→ EXERCISE BRIEF
Each line that holds the word "Authors" counts once; give the total for the records below and nothing else.

→ MATERIAL PROVIDED
┌──
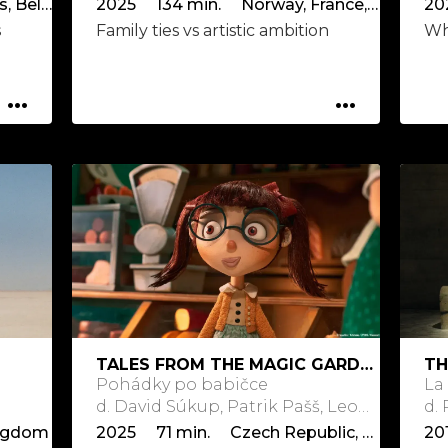
2025 112 min. Netherlands, Belgium
2025 134 min. Norway, France, Denmark, Germany, Sweden
20
s
Family ties vs artistic ambition
Who
...
...
TALES FROM THE MAGIC GARDEN
TH
Pohádky po babičce
La
d. David Súkup, Patrik Pašš, Leon Vidmar, Jean-Claude Rozec
d.
ngdom
2025 71 min. Czech Republic, Slovakia, Slovenia, France
20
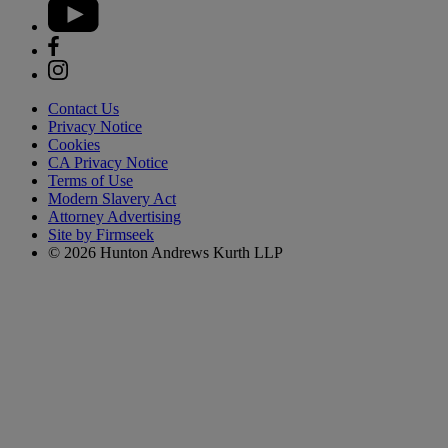
Contact Us
Privacy Notice
Cookies
CA Privacy Notice
Terms of Use
Modern Slavery Act
Attorney Advertising
Site by Firmseek
© 2026 Hunton Andrews Kurth LLP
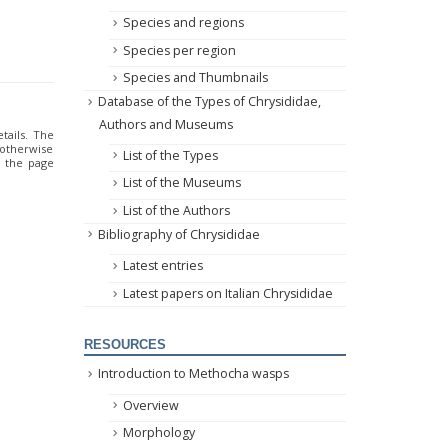
Species and regions
Species per region
Species and Thumbnails
Database of the Types of Chrysididae,
Authors and Museums
tails. The
 otherwise
List of the Types
o the page
List of the Museums
List of the Authors
Bibliography of Chrysididae
Latest entries
Latest papers on Italian Chrysididae
RESOURCES
Introduction to Methocha wasps
Overview
Morphology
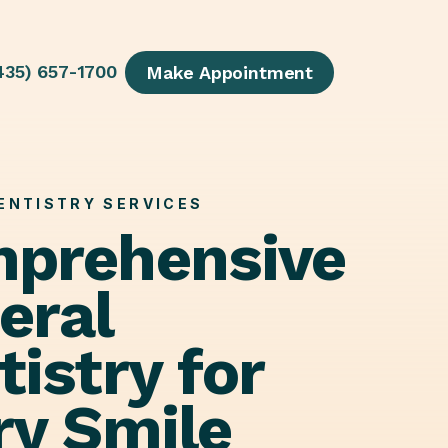
435) 657-1700
Make Appointment
ENTISTRY SERVICES
prehensive
eral
istry for
ry Smile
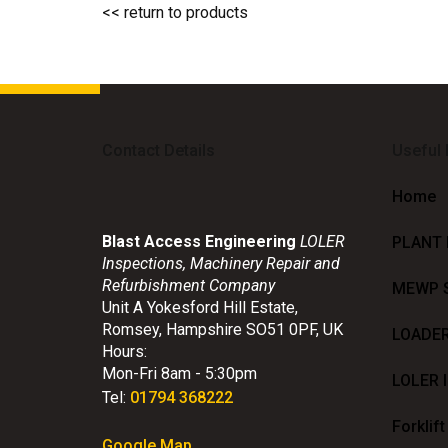
<< return to products
Contact Details
Useful
Home
Blast Access Engineering
LOLER
PLANT
Inspections, Machinery Repair and
Refurbishment Company
MEWP 
Unit A Yokesford Hill Estate
,
Romsey
,
Hampshire
SO51 0PF
,
UK
LOADE
Hours:
Mon-Fri 8am - 5:30pm
LOLER 
Tel:
01794 368222
Forklift
Google Map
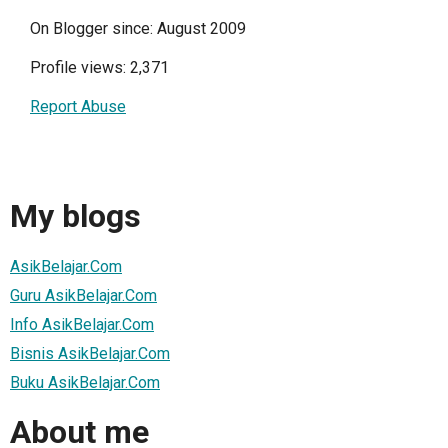
On Blogger since: August 2009
Profile views: 2,371
Report Abuse
My blogs
AsikBelajar.Com
Guru AsikBelajar.Com
Info AsikBelajar.Com
Bisnis AsikBelajar.Com
Buku AsikBelajar.Com
About me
└──
→ PROBLEM SOLUTION
2